C’est une salle presque pleine que vous pouvez observer juste au-dessus, qui se remplit depuis des dizaines d’années. JRE ne date pas d’hier, mais de 1974 exactement. Fondé à l’époque à Paris par la marque de liqueur française Grand Marnier, ce groupe de chefs passionnés a attiré de nouveaux membres à chaque réunion. Au gala d’entrée de ce congrès International, on comptait plus de 400 jeunes cuisiniers et sommeliers . Parmi eux, de 180 membres sont des chefs étoilés du Guide Michelin, et le groupe entier représente 16 pays européens. Une réelle communauté, qui partage autant de différences que de ressemblances.

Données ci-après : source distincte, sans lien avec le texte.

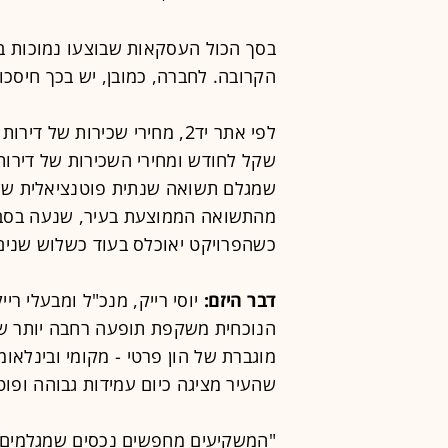
הקרובה. לחברה, כמובן, יש בכך חיסכון
כשהפרויקט יאוכלס בעוד כשלוש שנים
דבר היזם:
יוסי רייק, מנכ"ל ומבעלי רי
הנוכחית משקפת תופעה רחבה יותר שאנ
מוגברת של הון פרטי - מקומי ובינלאומ
שהעיר מציגה כיום עמידות גבוהה ופו
"המשקיעים מחפשים נכסים שמגלמים ב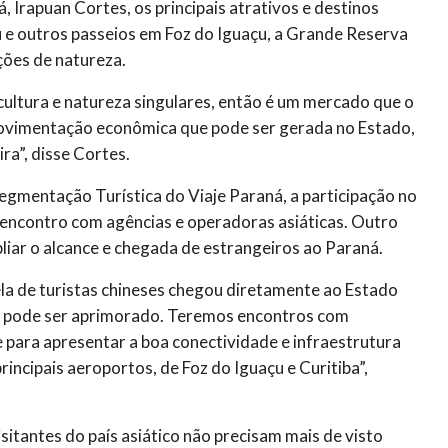
 Irapuan Cortes, os principais atrativos e destinos
u e outros passeios em Foz do Iguaçu, a Grande Reserva
ções de natureza.
cultura e natureza singulares, então é um mercado que o
movimentação econômica que pode ser gerada no Estado,
ra”, disse Cortes.
egmentação Turística do Viaje Paraná, a participação no
ncontro com agências e operadoras asiáticas. Outro
iar o alcance e chegada de estrangeiros ao Paraná.
la de turistas chineses chegou diretamente ao Estado
a pode ser aprimorado. Teremos encontros com
 para apresentar a boa conectividade e infraestrutura
incipais aeroportos, de Foz do Iguaçu e Curitiba”,
sitantes do país asiático não precisam mais de visto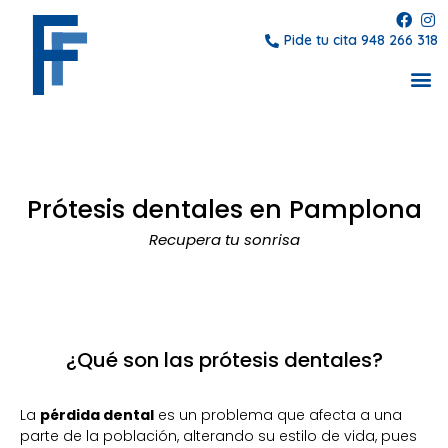
Pide tu cita 948 266 318
Prótesis dentales en Pamplona
Recupera tu sonrisa
¿Qué son las prótesis dentales?
La
pérdida dental
es un problema que afecta a una
parte de la población, alterando su estilo de vida, pues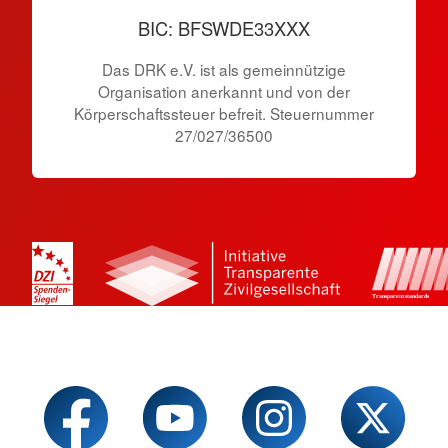
BIC: BFSWDE33XXX
Das DRK e.V. ist als gemeinnützige
Organisation anerkannt und von der
Körperschaftssteuer befreit. Steuernummer
27/027/36500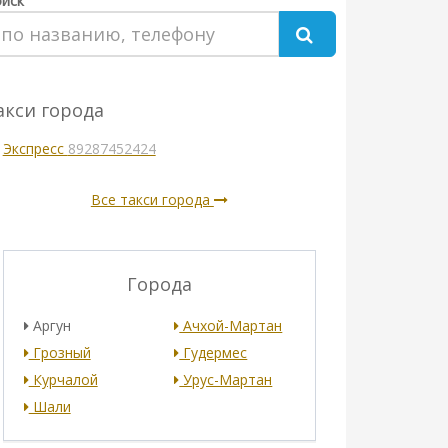
иск
акси города
Экспресс
89287452424
Все такси города
Города
Аргун
Ачхой-Мартан
Грозный
Гудермес
Курчалой
Урус-Мартан
Шали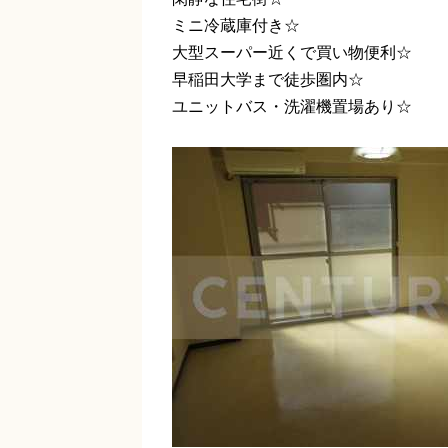
ミニ冷蔵庫付き☆
大型スーパー近くで買い物便利☆
早稲田大学まで徒歩圏内☆
ユニットバス・洗濯機置場あり☆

Elle est peut être séparée par différentes frontières et langages, mais cette assemblée se rejoint sur des critères précis. Tous les membres JRE sont âgés de 23 à 42 ans. Un parfait milieu entre l’expérience et l’inconnu, entre la connaissance des traditions et la capacité d’innovation. Ils n’expérimentent toutefois pas dans n’importe quelle cuisine; seuls les propriétaires de restaurants gastronomiques sont conviés à entrer dans ce groupe. Cependant, ce n’est pas un pass VIP ou même un ticket d’or qui leur permettent de joindre les JRE, mais le parrainage de 2 chefs déjà membres. Des sélections qui favorisent les points communs, l’entente et donc la cohésion dans ce cercle d’hommes et femmes motivés par leur passion.
Cet engouement pour leur art, ils ont pu le démontrer à chaque moment fort de ce congrès. Les discussions du cocktail de bienvenue avaient asséché quelques bouches, il fallait donc passer à table. 5 chefs JRE ont donc échangé leurs costumes contre le plus pratique tablier, et sont passés en cuisine pour préparer le dîner des autres convives. Au milieu des 10 mains qui s’activaient, on pu retrouver celles d’Enrico Bartolini, le chef italien du restaurant Mudec, ou celles d’Eveline Wild, propriétaire du Der Wilde Eder en Autriche et championne du monde de pâtisserie. Un repas aux saveurs de toute l’Europe, un voyage culinaire de grande qualité dont on pu profiter les invités.
Entre cet envol gustatif et le jet-lag de certains, une pause était de mise, pour mieux reprendre le lendemain avec le Chef 2 Chef Summit dans la grande salle du Carreau du Temple. Le thème de la journée: l’échange. Tous les chefs présents l’ont bien compris, et dans leurs espaces attitrés, chacun montrait son savoir-faire et ses ingrédients phares. Une journée agrémentée de conférences, de masterclass et de dégustations, durant laquelle tous les membres ont pu goûter aux connaissances des autres. Même si le fumet du savoir fut un parfum agréable, les spécialités des chefs avaient des arômes tout aussi mémorables. Entre les glaces Carpigiani et le vin Tignanello de Marchesi Antinori, la gourmandise des convives fut autant sollicitée que leur esprit.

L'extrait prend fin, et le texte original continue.